Page images and extracted text:
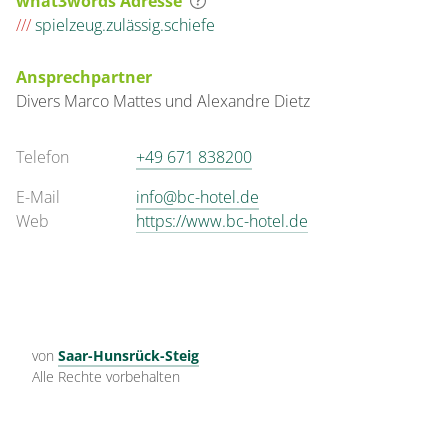
what3words Adresse
///
spielzeug.zulässig.schiefe
1 Zimmer
Ansprechpartner
für 1 bis 2 Personen
Divers
Marco Mattes und
Alexandre Dietz
13 m²
Telefon
+49 671 838200
Details anzeigen
E-Mail
info@bc-hotel.de
Details anzeigen für Doppelzimmer, Dus
Web
https://www.bc-hotel.de
Zimmer
Einzelzimmer, Dusche
oder Bad, WC
von
Saar-Hunsrück-Steig
€91.00
pro Einheit/Nacht
Alle Rechte vorbehalten
1 Zimmer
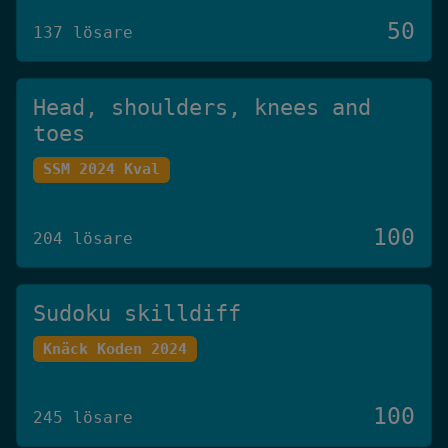
50
137 lösare
Head, shoulders, knees and
toes
SSM 2024 Kval
100
204 lösare
Sudoku skilldiff
Knäck Koden 2024
100
245 lösare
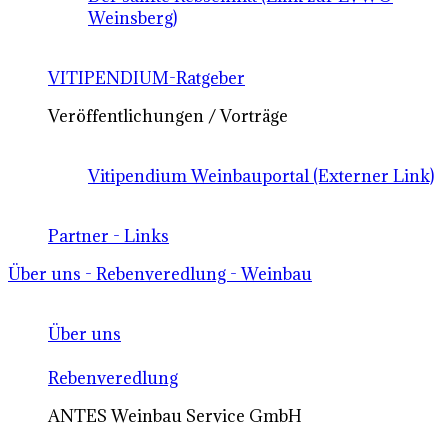
Weinsberg)
VITIPENDIUM-Ratgeber
Veröffentlichungen / Vorträge
Vitipendium Weinbauportal (Externer Link)
Partner - Links
Über uns - Rebenveredlung - Weinbau
Über uns
Rebenveredlung
ANTES Weinbau Service GmbH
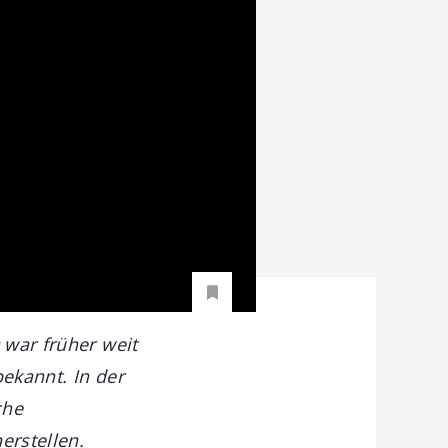
 war früher weit
bekannt. In der
che
erstellen.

- What needs to be done
In how many lines of the records does the string "Details" occur? Answer with the number alone.

- Written response
2